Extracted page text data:
□ □ □ □

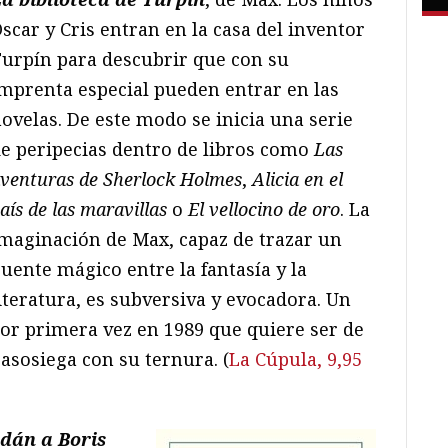
scar y Cris entran en la casa del inventor
urpín para descubrir que con su
mprenta especial pueden entrar en las
ovelas. De este modo se inicia una serie
e peripecias dentro de libros como
Las
venturas de Sherlock Holmes
,
Alicia en el
aís de las maravillas
o
El vellocino de oro
. La
maginación de Max, capaz de trazar un
uente mágico entre la fantasía y la
iteratura, es subversiva y evocadora. Un
or primera vez en 1989 que quiere ser de
asosiega con su ternura. (
La Cúpula, 9,95
ldán a Boris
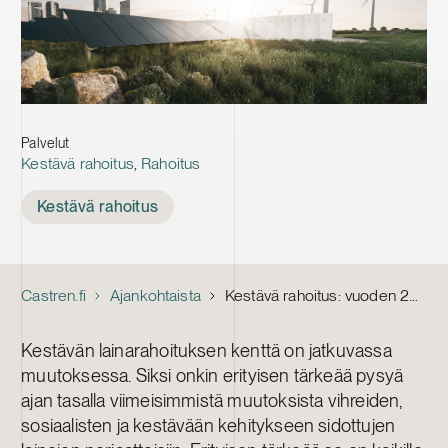
Palvelut
Kestävä rahoitus
,
Rahoitus
Tags
Kestävä rahoitus
Castren.fi
Ajankohtaista
Kestävä rahoitus: vuoden 2025 päivitykset vihreiden, sosiaalisten ja kestävään kehitykseen sidottujen lainojen periaatteisiin
Kestävän lainarahoituksen kenttä on jatkuvassa
muutoksessa. Siksi onkin erityisen tärkeää pysyä
ajan tasalla viimeisimmistä muutoksista vihreiden,
sosiaalisten ja kestävään kehitykseen sidottujen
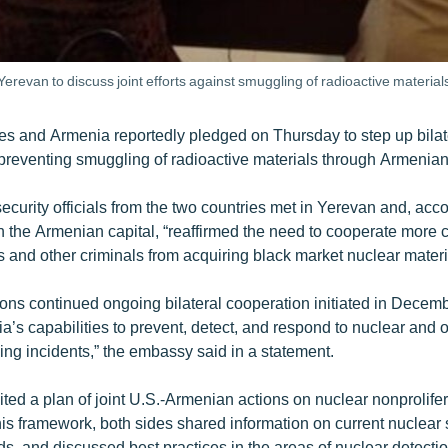
Yerevan to discuss joint efforts against smuggling of radioactive materia
es and Armenia reportedly pledged on Thursday to step up bilat
preventing smuggling of radioactive materials through Armenian t
curity officials from the two countries met in Yerevan and, acco
 the Armenian capital, “reaffirmed the need to cooperate more c
ts and other criminals from acquiring black market nuclear materi
ons continued ongoing bilateral cooperation initiated in Decem
’s capabilities to prevent, detect, and respond to nuclear and o
ing incidents,” the embassy said in a statement.
ted a plan of joint U.S.-Armenian actions on nuclear nonprolifer
his framework, both sides shared information on current nuclear
ds, and discussed best practices in the areas of nuclear detecti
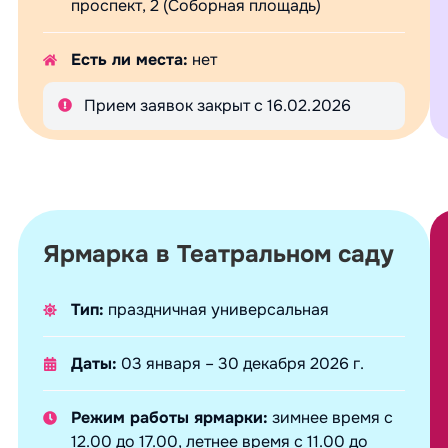
проспект, 2 (Соборная площадь)
Есть ли места:
нет
Прием заявок закрыт с 16.02.2026
Ярмарка в Театральном саду
Тип:
праздничная универсальная
Даты:
03 января – 30 декабря 2026 г.
Режим работы ярмарки:
зимнее время с
12.00 до 17.00, летнее время с 11.00 до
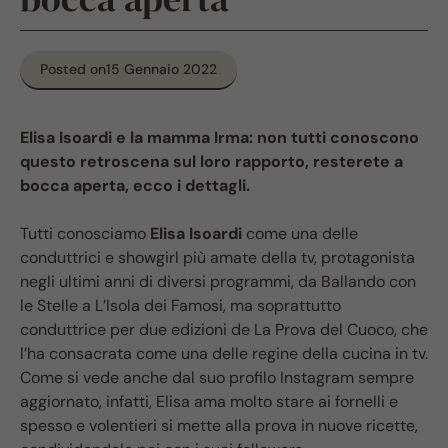
Posted on
15 Gennaio 2022
Elisa Isoardi e la mamma Irma: non tutti conoscono
questo retroscena sul loro rapporto, resterete a
bocca aperta, ecco i dettagli.
Tutti conosciamo
Elisa Isoardi
come una delle
conduttrici e showgirl più amate della tv, protagonista
negli ultimi anni di diversi programmi, da Ballando con
le Stelle a L’Isola dei Famosi, ma soprattutto
conduttrice per due edizioni de La Prova del Cuoco, che
l’ha consacrata come una delle regine della cucina in tv.
Come si vede anche dal suo profilo Instagram sempre
aggiornato, infatti, Elisa ama molto stare ai fornelli e
spesso e volentieri si mette alla prova in nuove ricette,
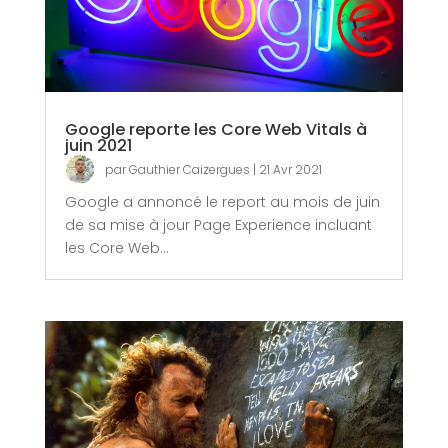
Google reporte les Core Web Vitals à
juin 2021
par
Gauthier Caizergues
|
21 Avr 2021
Google a annoncé le report au mois de juin
de sa mise à jour Page Experience incluant
les Core Web...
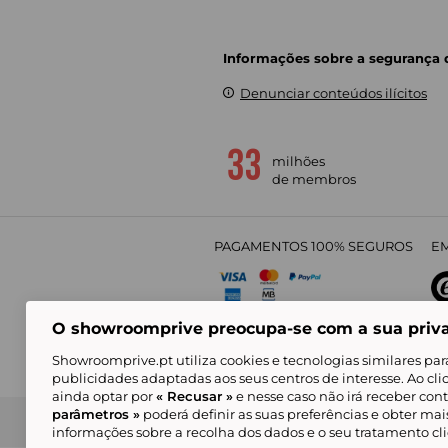
Informações sobre a segurança
Denunciar conteúdos ilícitos
milhões
de membros
PAGAMENTOS 100% SEGUROS
EM
O showroomprive preocupa-se com a sua priv
4,
Showroomprive.pt utiliza cookies e tecnologias similares par
publicidades adaptadas aos seus centros de interesse. Ao cl
ainda optar por
« Recusar »
e nesse caso não irá receber con
parâmetros »
poderá definir as suas preferências e obter ma
Condições Gerais de Venda
Política de Confidenci
de Mar
informações sobre a recolha dos dados e o seu tratamento c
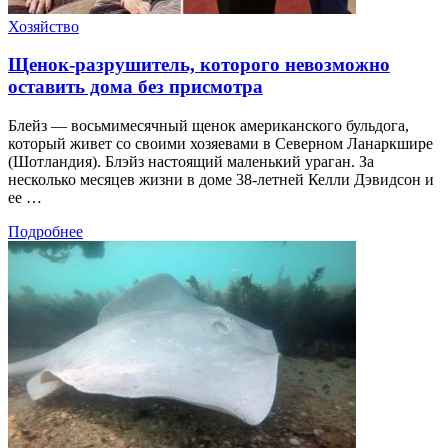
Хозяйство
Щенок-разрушитель, которого невозможно
оставить дома без присмотра
Блейз — восьмимесячный щенок американского бульдога,
который живет со своими хозяевами в Северном Ланаркшире
(Шотландия). Блэйз настоящий маленький ураган. За
несколько месяцев жизни в доме 38-летней Келли Дэвидсон и
ее …
Подробнее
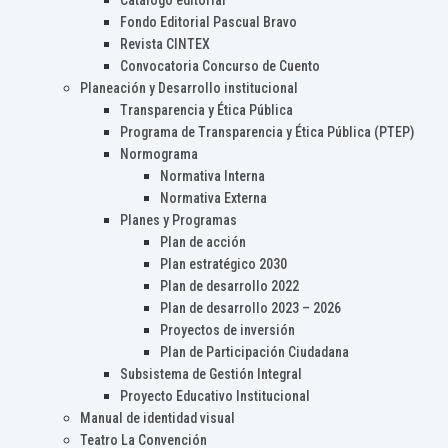
Catálogo editorial
Fondo Editorial Pascual Bravo
Revista CINTEX
Convocatoria Concurso de Cuento
Planeación y Desarrollo institucional
Transparencia y Ética Pública
Programa de Transparencia y Ética Pública (PTEP)
Normograma
Normativa Interna
Normativa Externa
Planes y Programas
Plan de acción
Plan estratégico 2030
Plan de desarrollo 2022
Plan de desarrollo 2023 – 2026
Proyectos de inversión
Plan de Participación Ciudadana
Subsistema de Gestión Integral
Proyecto Educativo Institucional
Manual de identidad visual
Teatro La Convención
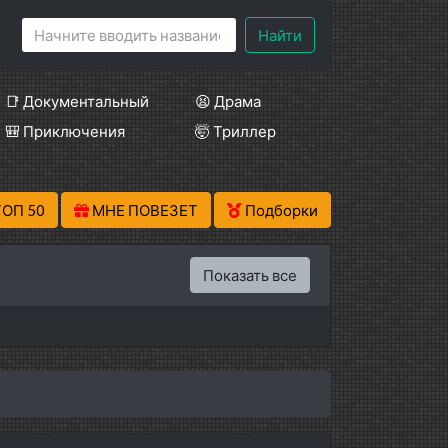
Найти
📑 Документальный
😫 Драма
🎒 Приключения
🤯 Триллер
ТОП 50
МНЕ ПОВЕЗЕТ
Подборки
Показать все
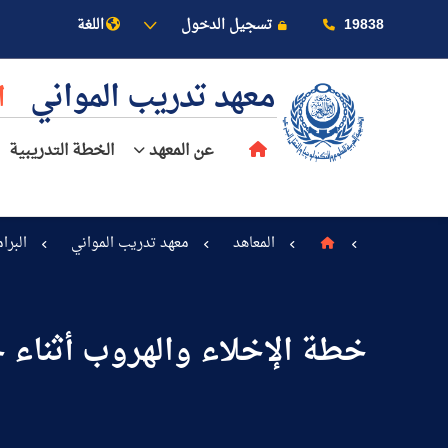
19838
تسجيل الدخول
اللغة
معهد تدريب المواني
ا
عن المعهد
الخطة التدريبية
المعاهد
معهد تدريب المواني
البرا
عن الأكاديمية
خطة الإخلاء والهروب أثناء
النقل البحري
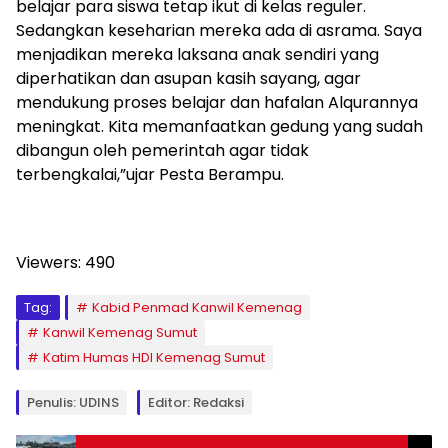
belajar para siswa tetap ikut di kelas reguler.
Sedangkan keseharian mereka ada di asrama. Saya
menjadikan mereka laksana anak sendiri yang
diperhatikan dan asupan kasih sayang, agar
mendukung proses belajar dan hafalan Alqurannya
meningkat. Kita memanfaatkan gedung yang sudah
dibangun oleh pemerintah agar tidak
terbengkalai,”ujar Pesta Berampu.
Viewers:
490
Tag:
Kabid Penmad Kanwil Kemenag
Kanwil Kemenag Sumut
Katim Humas HDI Kemenag Sumut
Penulis: UDINS
Editor: Redaksi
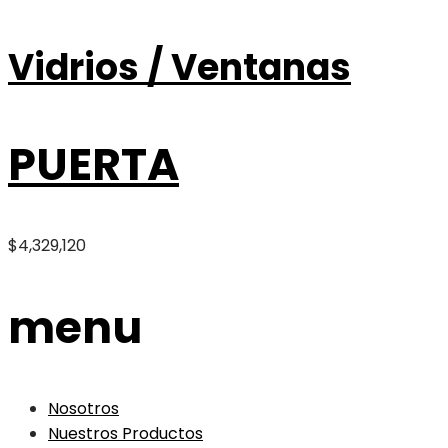
Vidrios / Ventanas
PUERTA
$
4,329,120
menu
Nosotros
Nuestros Productos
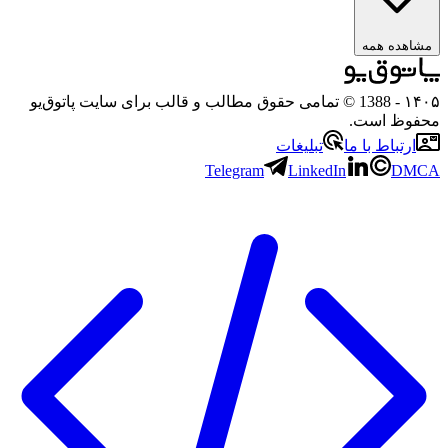
مشاهده همه
۱۴۰۵
- 1388 © تمامی حقوق مطالب و قالب برای سایت پاتوق‌یو
محفوظ است.
ارتباط با ما
تبلیغات
Telegram
LinkedIn
DMCA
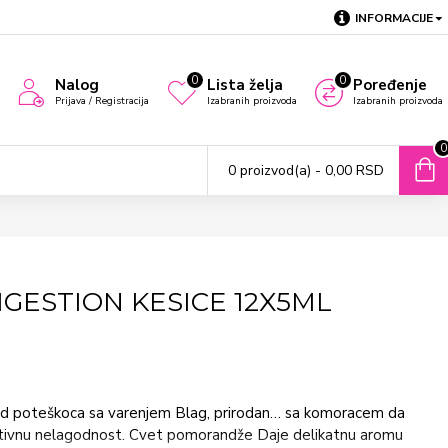
INFORMACIJE
0
0
Nalog
Lista želja
Poređenje
Prijava / Registracija
Izabranih proizvoda
Izabranih proizvoda
0
0 proizvod(a) - 0,00 RSD
GESTION KESICE 12X5ML
led poteškoca sa varenjem Blag, prirodan… sa komoracem da
estivnu nelagodnost. Cvet pomorandže Daje delikatnu aromu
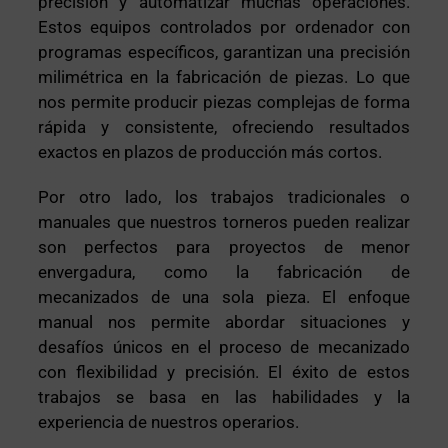
precisión y automatizar muchas operaciones.
Estos equipos controlados por ordenador con
programas específicos, garantizan una precisión
milimétrica en la fabricación de piezas. Lo que
nos permite producir piezas complejas de forma
rápida y consistente, ofreciendo resultados
exactos en plazos de producción más cortos.
Por otro lado, los trabajos tradicionales o
manuales que nuestros torneros pueden realizar
son perfectos para proyectos de menor
envergadura, como la fabricación de
mecanizados de una sola pieza. El enfoque
manual nos permite abordar situaciones y
desafíos únicos en el proceso de mecanizado
con flexibilidad y precisión. El éxito de estos
trabajos se basa en las habilidades y la
experiencia de nuestros operarios.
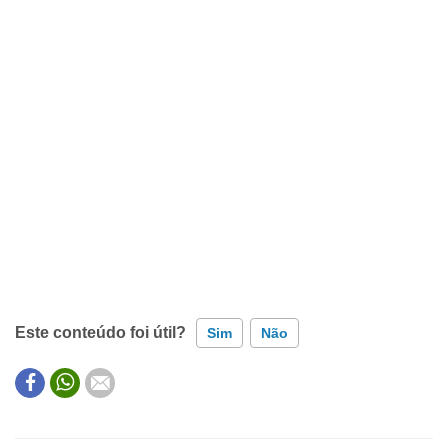
Este conteúdo foi útil?
Sim
Não
Este conteúdo contém informação incorreta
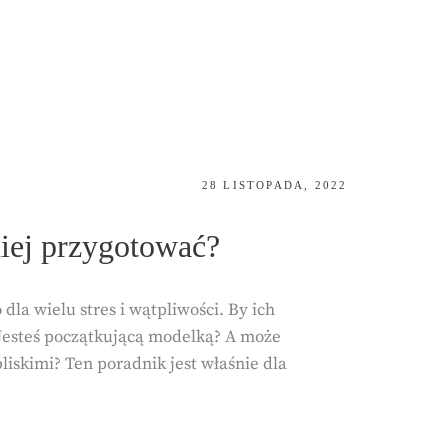
POSTED
28 LISTOPADA, 2022
ON
niej przygotować?
dla wielu stres i wątpliwości. By ich
 Jesteś początkującą modelką? A może
liskimi? Ten poradnik jest właśnie dla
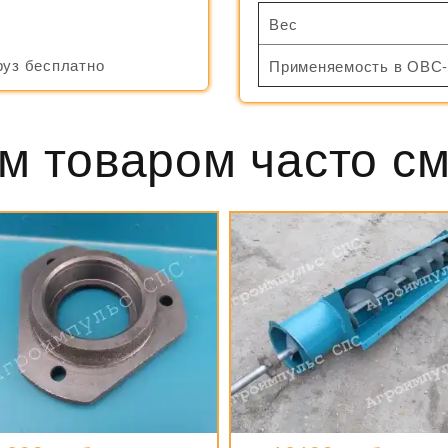
Вес
руз бесплатно
Применяемость в ОВС-
м товаром часто с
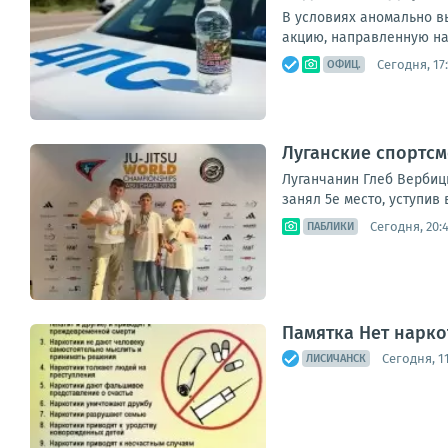
В условиях аномально в
акцию, направленную на
Сегодня, 17
ОФИЦ.
Луганские спортсм
Луганчанин Глеб Вербицк
занял 5е место, уступив 
Сегодня, 20:
ПАБЛИКИ
Памятка Нет нарко
Сегодня, 11
ЛИСИЧАНСК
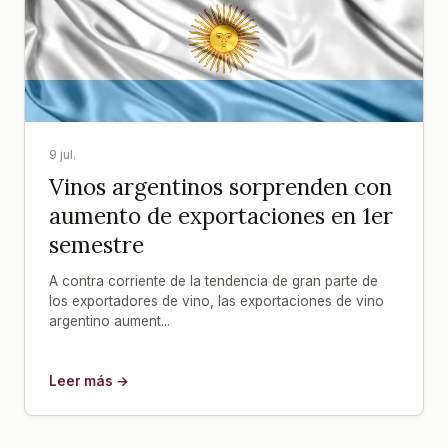
9 jul.
Vinos argentinos sorprenden con
aumento de exportaciones en 1er
semestre
A contra corriente de la tendencia de gran parte de
los exportadores de vino, las exportaciones de vino
argentino aument...
Leer más →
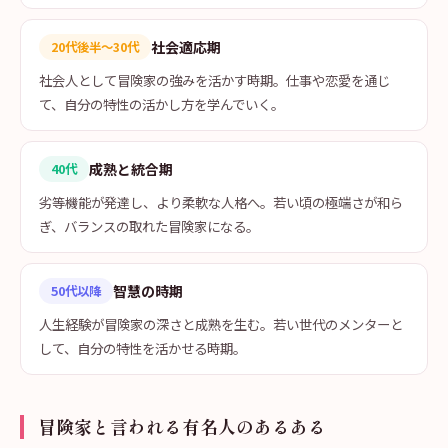
社会適応期
20代後半〜30代
社会人として冒険家の強みを活かす時期。仕事や恋愛を通じ
て、自分の特性の活かし方を学んでいく。
成熟と統合期
40代
劣等機能が発達し、より柔軟な人格へ。若い頃の極端さが和ら
ぎ、バランスの取れた冒険家になる。
智慧の時期
50代以降
人生経験が冒険家の深さと成熟を生む。若い世代のメンターと
して、自分の特性を活かせる時期。
冒険家と言われる有名人のあるある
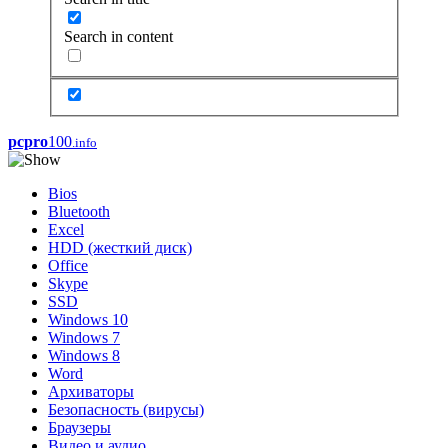
Search in content
pcpro
100
.info
Bios
Bluetooth
Excel
HDD (жесткий диск)
Office
Skype
SSD
Windows 10
Windows 7
Windows 8
Word
Архиваторы
Безопасность (вирусы)
Браузеры
Видео и аудио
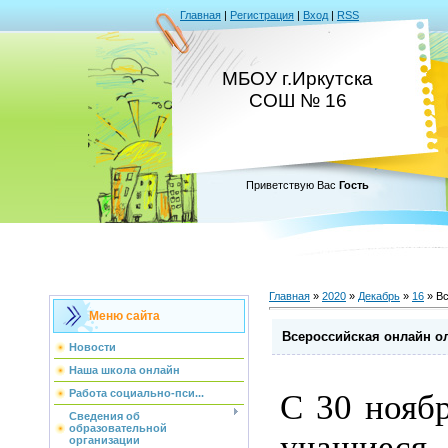
Главная
|
Регистрация
|
Вход
|
RSS
МБОУ г.Иркутска
СОШ № 16
Приветствую Вас
Гость
Главная
»
2020
»
Декабрь
»
16
» Вс
Меню сайта
Всероссийская онлайн о
Новости
Наша школа онлайн
Работа социально-пси...
С 30 ноябр
Сведения об
образовательной
учащиеся
организации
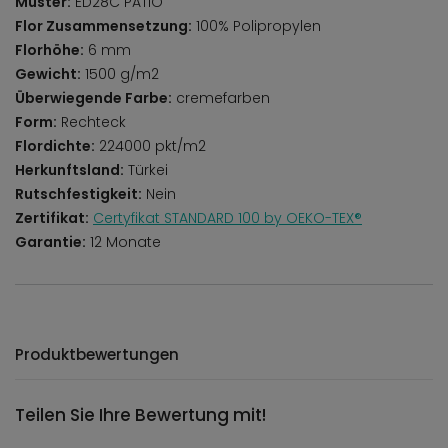
Muster:
ED28C PATIO
Flor Zusammensetzung:
100% Polipropylen
Florhöhe:
6 mm
Gewicht:
1500 g/m2
Überwiegende Farbe:
cremefarben
Form:
Rechteck
Flordichte:
224000 pkt/m2
Herkunftsland:
Türkei
Rutschfestigkeit:
Nein
Zertifikat:
Certyfikat STANDARD 100 by OEKO-TEX®
Garantie:
12 Monate
Produktbewertungen
Teilen Sie Ihre Bewertung mit!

□ □ □ □

Transcribe the records above exactly, beginning at the line that contains "manuales que nuestros" and ending with the line that contains "desafíos únicos en el proceso de mecanizado", both included, and nothing else.

→ Task output:
manuales que nuestros torneros pueden realizar
son perfectos para proyectos de menor
envergadura, como la fabricación de
mecanizados de una sola pieza. El enfoque
manual nos permite abordar situaciones y
desafíos únicos en el proceso de mecanizado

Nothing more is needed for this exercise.